*** Recorded information ***

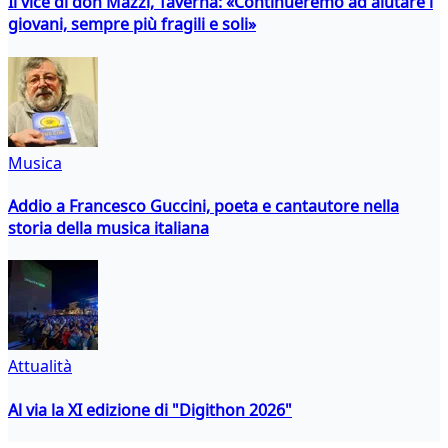
Il vice di don Mazzi, Taverna: «Continueremo ad aiutare i
giovani, sempre più fragili e soli»
Musica
Addio a Francesco Guccini, poeta e cantautore nella
storia della musica italiana
Attualità
Al via la XI edizione di "Digithon 2026"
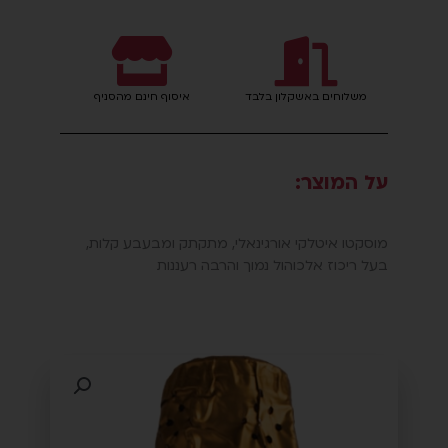
משלוחים באשקלון בלבד
איסוף חינם מהסניף
על המוצר:
מוסקטו איטלקי אורגינאלי, מתקתק ומבעבע קלות,
בעל ריכוז אלכוהול נמוך והרבה רעננות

*** End of Recorded information ***

Problem — The answer must be the lines above from the line that contains "Al via la XI" to the final line of the data, word for word, with no pictures.

Reply to the exercise —
Al via la XI edizione di "Digithon 2026"
משלוחים באשקלון בלבד
איסוף חינם מהסניף
על המוצר:
מוסקטו איטלקי אורגינאלי, מתקתק ומבעבע קלות,
בעל ריכוז אלכוהול נמוך והרבה רעננות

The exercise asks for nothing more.